5 Ways to Support Fireflies in Your Yard

Light up your garden this summer when you create a firefly-friendly habitat!

Catching a firefly is like catching a star. It’s a core memory for many American children: the crisp summer evening air, the far-off songs of insects and frogs, and the magical glow of a firefly delicately cupped between a child’s hands. These incredible insects can be found in every state of the continental United States, with some regions boasting more than 50 species! Like many insects though, the fireflies are experiencing a sharp decline.

It’s estimated that one in three firefly species may be at risk of extinction. And the very yards that Americans hope to see fill with fireflies are actually a big reason why. Yard pesticides combined with the lack of habitat that lawns provide for these insects play a huge role in the decline of fireflies. Luckily, that means that how you care for your yard or garden can also be an instrumental part of the solution for saving these beloved bugs. Learn how you can turn your garden into a firefly-friendly habitat this summer and become a firefly champion!

A lightning bug (small and black) rests on a person's fingertip.
If you handle fireflies, be sure that you don’t have any insect repellant on your hands and wash your hands well afterward. Credit: Jena Ardell/Getty Images

1. Create Habitat by Planting Native and Reducing Lawn

Turf grass provides very little, if any, habitat for fireflies. Many firefly species depend on moist soil, ample landing spaces in the plants, and even some blooms for nectar and pollen sources. Turf grass struggles to provide these habitat elements. Its shallow roots do little to maintain soil moisture when compared with deep-rooted native plants. Meanwhile, when turf grass is mown, it is too short to provide much space for the fireflies to land and signal using their blinking patterns to find a mate. Some firefly species even eat nectar and pollen in their adult forms and will need nectar-filled summer blooms which grass does not provide.

Replacing areas of lawn with native plant beds that offer a diversity of species is an excellent way to create the basis of a healthy habitat for fireflies and hundreds of other wildlife species like butterflies, bees, and songbirds.

2. Leave the Leaves and Logs

Have you ever seen a baby firefly? Like many insects, fireflies begin their life looking a bit different from their adult forms. These fireflies have a larval stage in which they’re known as “glowworms”. In this larva stage, many species of fireflies spend their days in the damp layer of leaves and logs on the ground. If all of the leaves are raked and sent away in yard waste bags, the glowworms either lose their habitat or are even carted away as part of the yard waste! Without a good leaf layer, many fireflies will never even make it to adulthood.

Instead of carting away your fallen leaves, use them as a natural mulch in garden beds where they can provide shelter for the glowworms and many other wildlife too, like caterpillars and salamanders!
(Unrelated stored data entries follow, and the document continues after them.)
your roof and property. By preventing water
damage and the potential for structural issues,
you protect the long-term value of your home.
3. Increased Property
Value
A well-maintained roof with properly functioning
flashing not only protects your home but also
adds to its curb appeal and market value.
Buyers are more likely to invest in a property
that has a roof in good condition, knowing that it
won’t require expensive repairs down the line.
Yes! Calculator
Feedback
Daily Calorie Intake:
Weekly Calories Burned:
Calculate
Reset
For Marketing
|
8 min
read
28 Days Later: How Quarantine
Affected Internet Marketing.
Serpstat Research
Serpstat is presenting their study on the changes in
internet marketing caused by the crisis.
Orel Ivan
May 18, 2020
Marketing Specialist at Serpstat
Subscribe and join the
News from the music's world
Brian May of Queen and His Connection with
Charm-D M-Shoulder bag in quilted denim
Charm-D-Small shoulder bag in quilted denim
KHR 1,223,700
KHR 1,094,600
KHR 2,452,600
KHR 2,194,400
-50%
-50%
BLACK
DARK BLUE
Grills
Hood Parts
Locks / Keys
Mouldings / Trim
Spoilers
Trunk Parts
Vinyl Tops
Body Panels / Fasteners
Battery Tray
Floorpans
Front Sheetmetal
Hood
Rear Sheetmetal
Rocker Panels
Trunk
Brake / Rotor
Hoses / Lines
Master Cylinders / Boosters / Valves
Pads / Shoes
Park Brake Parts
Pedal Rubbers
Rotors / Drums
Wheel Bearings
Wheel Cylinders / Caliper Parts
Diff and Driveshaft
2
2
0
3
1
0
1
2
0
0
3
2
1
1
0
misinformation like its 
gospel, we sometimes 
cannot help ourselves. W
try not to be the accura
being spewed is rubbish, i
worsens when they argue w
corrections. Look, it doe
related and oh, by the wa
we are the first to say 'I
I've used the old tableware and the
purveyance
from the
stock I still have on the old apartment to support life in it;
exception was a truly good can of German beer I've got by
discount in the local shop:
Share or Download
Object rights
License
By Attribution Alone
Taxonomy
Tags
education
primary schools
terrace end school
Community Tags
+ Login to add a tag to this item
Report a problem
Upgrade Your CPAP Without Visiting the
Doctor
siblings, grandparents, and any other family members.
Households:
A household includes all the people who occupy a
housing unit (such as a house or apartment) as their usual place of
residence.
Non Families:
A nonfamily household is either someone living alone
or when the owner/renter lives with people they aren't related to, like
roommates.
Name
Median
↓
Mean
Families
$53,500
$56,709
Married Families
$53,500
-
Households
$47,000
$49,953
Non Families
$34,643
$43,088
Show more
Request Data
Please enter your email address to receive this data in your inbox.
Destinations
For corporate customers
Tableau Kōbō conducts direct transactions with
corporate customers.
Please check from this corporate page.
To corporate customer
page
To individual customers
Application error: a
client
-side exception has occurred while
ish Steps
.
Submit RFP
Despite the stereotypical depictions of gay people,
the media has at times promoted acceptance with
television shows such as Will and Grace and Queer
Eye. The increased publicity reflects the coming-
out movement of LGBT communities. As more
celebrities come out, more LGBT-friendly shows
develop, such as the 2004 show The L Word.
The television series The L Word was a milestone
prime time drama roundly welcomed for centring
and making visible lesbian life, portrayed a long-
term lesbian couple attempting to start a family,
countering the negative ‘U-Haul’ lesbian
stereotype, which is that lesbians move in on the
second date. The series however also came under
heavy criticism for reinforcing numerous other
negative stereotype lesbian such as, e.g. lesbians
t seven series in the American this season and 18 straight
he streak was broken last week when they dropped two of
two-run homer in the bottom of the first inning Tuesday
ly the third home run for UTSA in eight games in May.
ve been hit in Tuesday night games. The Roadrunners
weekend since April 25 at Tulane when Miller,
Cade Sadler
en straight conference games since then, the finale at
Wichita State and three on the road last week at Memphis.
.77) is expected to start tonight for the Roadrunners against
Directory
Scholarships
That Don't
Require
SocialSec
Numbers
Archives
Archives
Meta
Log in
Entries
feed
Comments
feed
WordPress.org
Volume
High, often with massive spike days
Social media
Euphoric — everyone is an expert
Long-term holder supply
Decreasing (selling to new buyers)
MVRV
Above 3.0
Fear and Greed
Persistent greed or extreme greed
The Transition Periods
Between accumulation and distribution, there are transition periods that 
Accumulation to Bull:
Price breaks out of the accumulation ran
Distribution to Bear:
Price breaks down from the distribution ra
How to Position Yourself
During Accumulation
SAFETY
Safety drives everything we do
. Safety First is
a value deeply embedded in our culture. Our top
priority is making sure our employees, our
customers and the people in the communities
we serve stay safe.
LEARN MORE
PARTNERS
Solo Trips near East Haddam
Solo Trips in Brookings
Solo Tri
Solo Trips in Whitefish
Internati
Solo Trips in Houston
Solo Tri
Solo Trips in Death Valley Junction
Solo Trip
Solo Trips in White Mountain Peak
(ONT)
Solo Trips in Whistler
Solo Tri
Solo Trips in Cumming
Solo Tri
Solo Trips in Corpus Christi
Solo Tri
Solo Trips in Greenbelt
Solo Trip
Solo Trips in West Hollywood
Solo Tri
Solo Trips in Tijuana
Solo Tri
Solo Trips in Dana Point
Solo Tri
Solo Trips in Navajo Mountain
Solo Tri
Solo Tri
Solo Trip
A firefly larvae (small caterpillar-like creature with a segmented body) crawls on the ground.
While firefly larva might look very different from the adult forms we’re most familiar with, they too can glow! Credit: Katja Schulz, Flickr

3. Add in a Water Source

Fireflies thrive in wetter areas. In fact, some of their larval forms even having gills! Adding in a water source like a small pond can go far in attracting many different species of fireflies to your garden. The water source will create a damper environment in the soil and support other insects that become food for the fireflies (did you know that many fireflies are carnivores as larva?).

If you have concerns about mosquitoes, you can simply add a mosquito dunk to the water source, which does not harm the fireflies or other beneficial wildlife that visit! You can also build a bat house to encourage mosquito-eating predators to frequent your yard; bats don’t typically eat fireflies due to the toxic compounds they contain.

4. Avoid Pesticides

Even if fireflies have everything they need to survive in your garden, it will all be for naught if they become the victims of lawn pesticides. The chemicals that many Americans put on their lawns and gardens impact many more species than they are intended to target. Not only that, but they also often wash off into local waterways where they continue to wreak havoc! Skip the lawn chemicals to help the fireflies and so many other wildlife species.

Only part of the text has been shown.